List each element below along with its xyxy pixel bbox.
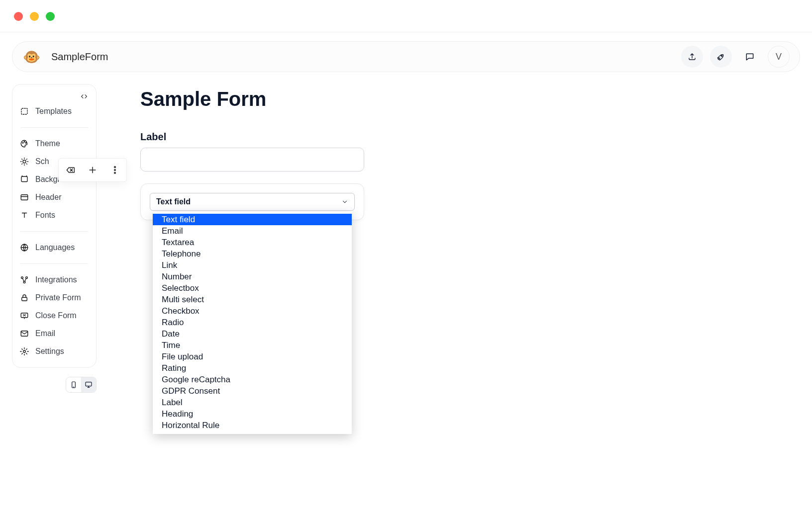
svg-point-18 <box>114 172 116 174</box>
code-icon <box>80 92 88 100</box>
templates-icon <box>19 106 29 116</box>
svg-point-15 <box>23 350 26 353</box>
field-type-option[interactable]: Heading <box>153 408 352 420</box>
field-type-select[interactable]: Text field <box>150 193 355 211</box>
svg-point-2 <box>22 143 23 144</box>
gear-icon <box>19 346 29 356</box>
sidebar-item-close-form[interactable]: Close Form <box>18 307 90 325</box>
window-traffic-lights <box>0 0 812 32</box>
svg-point-16 <box>114 167 116 168</box>
sidebar-divider <box>20 263 88 264</box>
monkey-icon: 🐵 <box>23 49 40 65</box>
field-type-option[interactable]: Textarea <box>153 237 352 248</box>
sidebar-item-label: Languages <box>35 243 75 252</box>
upload-icon <box>688 52 697 61</box>
avatar-initial: V <box>776 52 782 62</box>
field-type-option[interactable]: Rating <box>153 362 352 374</box>
field-type-option[interactable]: Telephone <box>153 248 352 259</box>
sidebar-item-header[interactable]: Header <box>18 188 90 206</box>
sidebar-item-integrations[interactable]: Integrations <box>18 271 90 289</box>
titlebar-divider <box>0 32 812 32</box>
sidebar-item-private-form[interactable]: Private Form <box>18 289 90 307</box>
svg-rect-12 <box>22 297 27 301</box>
field-type-option[interactable]: Radio <box>153 317 352 328</box>
chevron-down-icon <box>341 198 348 205</box>
field-type-option[interactable]: Google reCaptcha <box>153 374 352 385</box>
field-type-option[interactable]: Number <box>153 271 352 282</box>
launch-button[interactable] <box>710 46 732 68</box>
close-form-icon <box>19 311 29 321</box>
account-avatar[interactable]: V <box>768 46 790 68</box>
svg-rect-20 <box>86 382 92 386</box>
app-logo: 🐵 <box>22 48 40 66</box>
sidebar-item-templates[interactable]: Templates <box>18 102 90 120</box>
svg-rect-6 <box>21 176 27 182</box>
delete-field-button[interactable] <box>63 163 77 177</box>
field-more-button[interactable] <box>108 163 122 177</box>
sidebar-item-email[interactable]: Email <box>18 325 90 343</box>
form-name: SampleForm <box>51 51 108 63</box>
mobile-view-button[interactable] <box>66 377 81 392</box>
field-type-card: Text field Text fieldEmailTextareaTeleph… <box>140 183 364 220</box>
code-view-toggle[interactable] <box>78 90 90 102</box>
window-maximize-button[interactable] <box>46 12 55 21</box>
sidebar-item-label: Sch <box>35 157 49 166</box>
field-type-option[interactable]: GDPR Consent <box>153 385 352 397</box>
share-button[interactable] <box>681 46 703 68</box>
sidebar-item-label: Email <box>35 329 55 338</box>
sidebar-item-theme[interactable]: Theme <box>18 135 90 153</box>
field-type-option[interactable]: Date <box>153 328 352 340</box>
header-icon <box>19 192 29 202</box>
sidebar-item-label: Fonts <box>35 211 55 220</box>
palette-icon <box>19 139 29 149</box>
add-field-button[interactable] <box>86 163 100 177</box>
svg-point-0 <box>721 55 722 56</box>
header-actions: V <box>681 46 790 68</box>
svg-point-17 <box>114 170 116 171</box>
field-type-dropdown: Text fieldEmailTextareaTelephoneLinkNumb… <box>153 212 352 434</box>
svg-point-5 <box>23 160 26 163</box>
lock-icon <box>19 293 29 303</box>
field-type-option[interactable]: Time <box>153 340 352 351</box>
sidebar-item-label: Settings <box>35 347 64 356</box>
field-type-option[interactable]: File upload <box>153 351 352 362</box>
svg-point-3 <box>24 142 25 143</box>
field-type-option[interactable]: Label <box>153 397 352 408</box>
mobile-icon <box>70 381 78 389</box>
desktop-view-button[interactable] <box>81 377 96 392</box>
field-type-option[interactable]: Multi select <box>153 294 352 305</box>
field-type-option[interactable]: Link <box>153 259 352 271</box>
svg-rect-1 <box>21 108 27 114</box>
comments-button[interactable] <box>739 46 761 68</box>
sidebar-item-fonts[interactable]: Fonts <box>18 206 90 224</box>
field-input[interactable] <box>140 148 364 172</box>
chat-icon <box>745 52 755 62</box>
field-type-option[interactable]: Email <box>153 225 352 237</box>
field-type-option[interactable]: Text field <box>153 214 352 225</box>
svg-point-4 <box>25 143 26 144</box>
select-current-value: Text field <box>156 197 191 206</box>
sidebar-divider <box>20 127 88 128</box>
field-label: Label <box>140 131 379 143</box>
field-type-option[interactable]: Selectbox <box>153 282 352 294</box>
fonts-icon <box>19 210 29 220</box>
sidebar-item-label: Integrations <box>35 275 77 284</box>
mail-icon <box>19 329 29 339</box>
sidebar-item-settings[interactable]: Settings <box>18 343 90 360</box>
field-type-option[interactable]: Horizontal Rule <box>153 420 352 431</box>
window-close-button[interactable] <box>14 12 23 21</box>
window-minimize-button[interactable] <box>30 12 39 21</box>
integrations-icon <box>19 275 29 285</box>
viewport-toggle <box>12 377 97 393</box>
field-type-option[interactable]: Checkbox <box>153 305 352 317</box>
sun-icon <box>19 157 29 167</box>
sidebar-item-languages[interactable]: Languages <box>18 239 90 257</box>
globe-icon <box>19 243 29 253</box>
sidebar-item-label: Theme <box>35 139 60 148</box>
rocket-icon <box>716 52 725 61</box>
sidebar-divider <box>20 231 88 232</box>
form-canvas: Sample Form Label Text field Text fieldE… <box>140 84 379 393</box>
row-context-toolbar <box>58 158 127 182</box>
plus-icon <box>88 165 98 175</box>
svg-rect-7 <box>21 195 28 200</box>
■ ■ ■ ■ ■
> **How to complete this task**:
The task calls for all records to be set down precisely, excluding any images.

> **Result for this task**:
List each element below along with its xyxy pixel bbox.
svg-point-18 <box>114 172 116 174</box>
code-icon <box>80 92 88 100</box>
templates-icon <box>19 106 29 116</box>
svg-point-15 <box>23 350 26 353</box>
field-type-option[interactable]: Heading <box>153 408 352 420</box>
field-type-select[interactable]: Text field <box>150 193 355 211</box>
svg-point-2 <box>22 143 23 144</box>
gear-icon <box>19 346 29 356</box>
sidebar-item-close-form[interactable]: Close Form <box>18 307 90 325</box>
window-traffic-lights <box>0 0 812 32</box>
svg-point-16 <box>114 167 116 168</box>
sidebar-divider <box>20 263 88 264</box>
monkey-icon: 🐵 <box>23 49 40 65</box>
field-type-option[interactable]: Textarea <box>153 237 352 248</box>
sidebar-item-label: Languages <box>35 243 75 252</box>
upload-icon <box>688 52 697 61</box>
avatar-initial: V <box>776 52 782 62</box>
field-type-option[interactable]: Rating <box>153 362 352 374</box>
field-type-option[interactable]: Telephone <box>153 248 352 259</box>
sidebar-item-header[interactable]: Header <box>18 188 90 206</box>
sidebar-item-integrations[interactable]: Integrations <box>18 271 90 289</box>
titlebar-divider <box>0 32 812 32</box>
sidebar-item-private-form[interactable]: Private Form <box>18 289 90 307</box>
svg-rect-12 <box>22 297 27 301</box>
field-type-option[interactable]: Radio <box>153 317 352 328</box>
chevron-down-icon <box>341 198 348 205</box>
field-type-option[interactable]: Google reCaptcha <box>153 374 352 385</box>
field-type-option[interactable]: Number <box>153 271 352 282</box>
launch-button[interactable] <box>710 46 732 68</box>
close-form-icon <box>19 311 29 321</box>
account-avatar[interactable]: V <box>768 46 790 68</box>
svg-rect-20 <box>86 382 92 386</box>
app-logo: 🐵 <box>22 48 40 66</box>
sidebar-item-templates[interactable]: Templates <box>18 102 90 120</box>
svg-rect-6 <box>21 176 27 182</box>
delete-field-button[interactable] <box>63 163 77 177</box>
field-more-button[interactable] <box>108 163 122 177</box>
sidebar-item-email[interactable]: Email <box>18 325 90 343</box>
form-name: SampleForm <box>51 51 108 63</box>
mobile-view-button[interactable] <box>66 377 81 392</box>
field-type-card: Text field Text fieldEmailTextareaTeleph… <box>140 183 364 220</box>
code-view-toggle[interactable] <box>78 90 90 102</box>
window-maximize-button[interactable] <box>46 12 55 21</box>
sidebar-item-label: Sch <box>35 157 49 166</box>
field-type-option[interactable]: GDPR Consent <box>153 385 352 397</box>
share-button[interactable] <box>681 46 703 68</box>
sidebar-item-label: Email <box>35 329 55 338</box>
sidebar-item-theme[interactable]: Theme <box>18 135 90 153</box>
field-type-option[interactable]: Date <box>153 328 352 340</box>
header-icon <box>19 192 29 202</box>
sidebar-item-label: Fonts <box>35 211 55 220</box>
palette-icon <box>19 139 29 149</box>
add-field-button[interactable] <box>86 163 100 177</box>
svg-point-0 <box>721 55 722 56</box>
header-actions: V <box>681 46 790 68</box>
svg-point-17 <box>114 170 116 171</box>
field-type-dropdown: Text fieldEmailTextareaTelephoneLinkNumb… <box>153 212 352 434</box>
svg-point-5 <box>23 160 26 163</box>
lock-icon <box>19 293 29 303</box>
field-type-option[interactable]: Time <box>153 340 352 351</box>
sidebar-item-label: Settings <box>35 347 64 356</box>
field-type-option[interactable]: File upload <box>153 351 352 362</box>
svg-point-3 <box>24 142 25 143</box>
field-type-option[interactable]: Label <box>153 397 352 408</box>
mobile-icon <box>70 381 78 389</box>
desktop-view-button[interactable] <box>81 377 96 392</box>
field-type-option[interactable]: Multi select <box>153 294 352 305</box>
field-type-option[interactable]: Link <box>153 259 352 271</box>
svg-rect-1 <box>21 108 27 114</box>
comments-button[interactable] <box>739 46 761 68</box>
sidebar-item-fonts[interactable]: Fonts <box>18 206 90 224</box>
field-input[interactable] <box>140 148 364 172</box>
chat-icon <box>745 52 755 62</box>
field-type-option[interactable]: Email <box>153 225 352 237</box>
field-type-option[interactable]: Text field <box>153 214 352 225</box>
svg-point-4 <box>25 143 26 144</box>
select-current-value: Text field <box>156 197 191 206</box>
sidebar-divider <box>20 127 88 128</box>
field-label: Label <box>140 131 379 143</box>
field-type-option[interactable]: Selectbox <box>153 282 352 294</box>
fonts-icon <box>19 210 29 220</box>
sidebar-item-label: Integrations <box>35 275 77 284</box>
mail-icon <box>19 329 29 339</box>
sidebar-item-settings[interactable]: Settings <box>18 343 90 360</box>
field-type-option[interactable]: Horizontal Rule <box>153 420 352 431</box>
window-close-button[interactable] <box>14 12 23 21</box>
window-minimize-button[interactable] <box>30 12 39 21</box>
integrations-icon <box>19 275 29 285</box>
viewport-toggle <box>12 377 97 393</box>
field-type-option[interactable]: Checkbox <box>153 305 352 317</box>
sun-icon <box>19 157 29 167</box>
sidebar-item-languages[interactable]: Languages <box>18 239 90 257</box>
globe-icon <box>19 243 29 253</box>
sidebar-item-label: Theme <box>35 139 60 148</box>
rocket-icon <box>716 52 725 61</box>
sidebar-divider <box>20 231 88 232</box>
form-canvas: Sample Form Label Text field Text fieldE… <box>140 84 379 393</box>
row-context-toolbar <box>58 158 127 182</box>
plus-icon <box>88 165 98 175</box>
svg-rect-7 <box>21 195 28 200</box>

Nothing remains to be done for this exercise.